Problem to work on: All lines with the word "caída" in the material below are required.
——
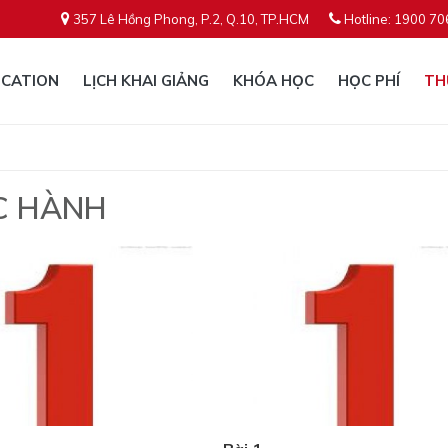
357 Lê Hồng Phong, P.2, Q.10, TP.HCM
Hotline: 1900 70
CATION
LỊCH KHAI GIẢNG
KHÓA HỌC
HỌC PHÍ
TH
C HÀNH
——
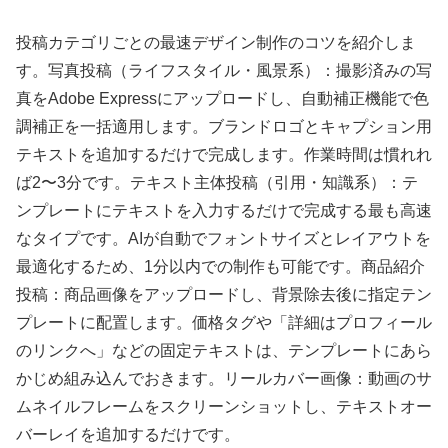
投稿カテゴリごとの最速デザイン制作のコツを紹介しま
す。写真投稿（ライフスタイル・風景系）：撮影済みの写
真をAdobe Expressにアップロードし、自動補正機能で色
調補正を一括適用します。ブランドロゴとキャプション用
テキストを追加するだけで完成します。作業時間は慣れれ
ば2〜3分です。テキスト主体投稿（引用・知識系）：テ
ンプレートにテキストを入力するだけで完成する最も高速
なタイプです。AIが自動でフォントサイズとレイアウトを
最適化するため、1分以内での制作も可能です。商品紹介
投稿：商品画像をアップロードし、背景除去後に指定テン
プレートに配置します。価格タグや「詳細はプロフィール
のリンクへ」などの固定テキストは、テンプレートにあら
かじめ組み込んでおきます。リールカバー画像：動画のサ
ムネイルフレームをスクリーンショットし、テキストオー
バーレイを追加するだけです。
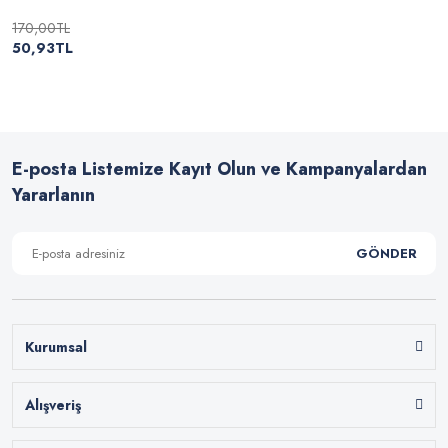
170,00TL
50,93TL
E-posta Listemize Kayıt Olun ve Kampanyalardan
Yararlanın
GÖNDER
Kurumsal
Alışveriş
——
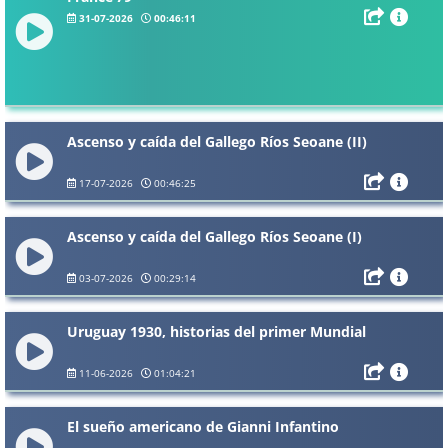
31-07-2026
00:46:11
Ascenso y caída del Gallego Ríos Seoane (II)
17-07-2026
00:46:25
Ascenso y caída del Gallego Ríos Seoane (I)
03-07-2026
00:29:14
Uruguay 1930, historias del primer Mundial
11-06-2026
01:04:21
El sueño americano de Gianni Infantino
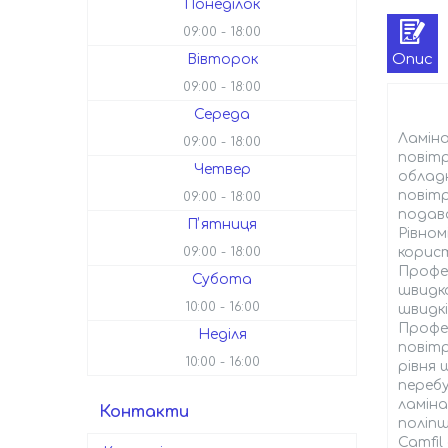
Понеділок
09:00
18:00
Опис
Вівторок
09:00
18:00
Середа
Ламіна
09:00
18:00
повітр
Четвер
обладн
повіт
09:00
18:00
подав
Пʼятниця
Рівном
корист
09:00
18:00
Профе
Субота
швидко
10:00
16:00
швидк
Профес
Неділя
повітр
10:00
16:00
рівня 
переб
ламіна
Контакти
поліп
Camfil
——
Answer to this exercise:
Ascenso y caída del Gallego Ríos Seoane (II)
Ascenso y caída del Gallego Ríos Seoane (I)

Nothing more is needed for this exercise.